Lei si definirebbe credente? Perché e in che modo?
Mi definisco credente, peccatore ma credente. Le radici della mia fede vengono da lontano, e soprattutto sono legate ad esperienze di vita, ma anche dallo stimolo che la filosofia mi ha dato.
Spero di essere credente nel modo giusto, da peccatore che riconosce ogni giorno il proprio peccato e ogni giorno chiede perdono e cerca di rialzarsi, per camminare con le sue gambe.
Si riconosce un credo particolare?
Sono cattolico apostolico romano.
Secondo lei qual è il rapporto tra filosofia e religione?
Molti pensano che tra filosofia e religione ci sia un rapporto conflittuale, ma io credo che filosofia, fede e religione siano le due ali che permettono all’uomo di volare. Senza un’ala si precipita.
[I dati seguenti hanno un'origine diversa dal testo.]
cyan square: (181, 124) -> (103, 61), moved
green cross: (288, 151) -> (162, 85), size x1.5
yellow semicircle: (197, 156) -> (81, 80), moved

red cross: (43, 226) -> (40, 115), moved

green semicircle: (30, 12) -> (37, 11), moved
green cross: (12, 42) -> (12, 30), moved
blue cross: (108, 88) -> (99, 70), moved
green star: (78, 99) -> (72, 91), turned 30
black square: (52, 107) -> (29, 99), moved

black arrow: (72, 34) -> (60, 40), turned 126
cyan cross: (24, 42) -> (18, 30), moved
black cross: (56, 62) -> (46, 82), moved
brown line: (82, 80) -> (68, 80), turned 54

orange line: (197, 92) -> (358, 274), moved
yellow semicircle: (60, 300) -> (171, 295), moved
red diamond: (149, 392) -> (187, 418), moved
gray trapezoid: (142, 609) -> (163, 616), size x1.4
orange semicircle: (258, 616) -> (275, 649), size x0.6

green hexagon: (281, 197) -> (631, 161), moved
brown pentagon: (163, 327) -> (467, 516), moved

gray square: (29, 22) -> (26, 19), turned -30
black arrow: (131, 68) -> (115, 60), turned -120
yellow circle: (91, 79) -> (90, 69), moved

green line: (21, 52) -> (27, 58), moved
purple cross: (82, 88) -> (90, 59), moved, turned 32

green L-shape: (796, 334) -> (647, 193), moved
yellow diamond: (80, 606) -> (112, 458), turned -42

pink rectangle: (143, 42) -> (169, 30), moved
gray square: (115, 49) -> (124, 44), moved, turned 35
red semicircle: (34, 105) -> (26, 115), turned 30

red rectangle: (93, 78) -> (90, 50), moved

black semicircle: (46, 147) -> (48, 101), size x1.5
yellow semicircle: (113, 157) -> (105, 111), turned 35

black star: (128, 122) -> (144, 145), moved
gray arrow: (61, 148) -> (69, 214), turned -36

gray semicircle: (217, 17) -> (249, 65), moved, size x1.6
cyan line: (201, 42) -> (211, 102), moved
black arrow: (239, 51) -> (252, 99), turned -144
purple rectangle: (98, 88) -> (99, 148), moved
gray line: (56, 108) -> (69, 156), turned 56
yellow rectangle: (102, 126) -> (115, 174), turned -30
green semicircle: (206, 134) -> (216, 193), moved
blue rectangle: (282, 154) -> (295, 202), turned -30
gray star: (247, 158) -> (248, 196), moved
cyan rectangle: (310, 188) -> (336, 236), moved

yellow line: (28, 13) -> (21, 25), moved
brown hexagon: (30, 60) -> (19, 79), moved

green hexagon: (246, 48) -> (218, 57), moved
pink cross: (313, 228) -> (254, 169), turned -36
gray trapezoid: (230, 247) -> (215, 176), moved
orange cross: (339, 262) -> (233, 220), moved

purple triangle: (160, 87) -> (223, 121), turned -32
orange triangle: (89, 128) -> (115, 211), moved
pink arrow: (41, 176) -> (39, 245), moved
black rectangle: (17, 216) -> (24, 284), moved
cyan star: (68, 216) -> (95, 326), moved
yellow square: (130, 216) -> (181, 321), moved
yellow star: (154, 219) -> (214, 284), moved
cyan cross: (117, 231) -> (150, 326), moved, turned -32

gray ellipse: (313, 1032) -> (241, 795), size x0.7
La filosofia ha bisogno della fede, proprio perché la ragione umana non è perfetta, e non può arrivare oltre un certo limite, dove deve subentrare la fede.
Pensa che la religione sia un bisogno primario dell’uomo?
Un bisogno primario dell’uomo è la ricerca della verità, dell’infinito, che appaga il cuore. La religione è una risposta.
Quale pensa sia la maniera migliore per coltivare il rapporto con la divinità o la spiritualità in generale?
Credo che la maniera migliore sia una vita più spirituale, un esercizio quotidiano di contemplazione, riflessione e preghiera, che possano dare la giusta motivazione alla ricerca razionale e a una vita pratica e quotidiana. La fede va coltivata, non arriva una volta per tutte, ma ogni giorno. In ogni scelta c’è una scelta di fede; è un ricominciare sempre da capo, per questo l’esercizio dello spirito è importantissimo.
Pensa che la religione debba essere insegnata e trattata a scuola? Come andrebbe declinato?
Penso che debba essere insegnata, ma questo non significa fare catechismo o indottrinare, ma approfondire le radici di una cultura, perché la fede è anche una base culturale. Dunque andrebbe insegnata come storia della religione, o meglio, storia delle religioni; sarebbe una disciplina che va a completare il percorso di filosofia e storia.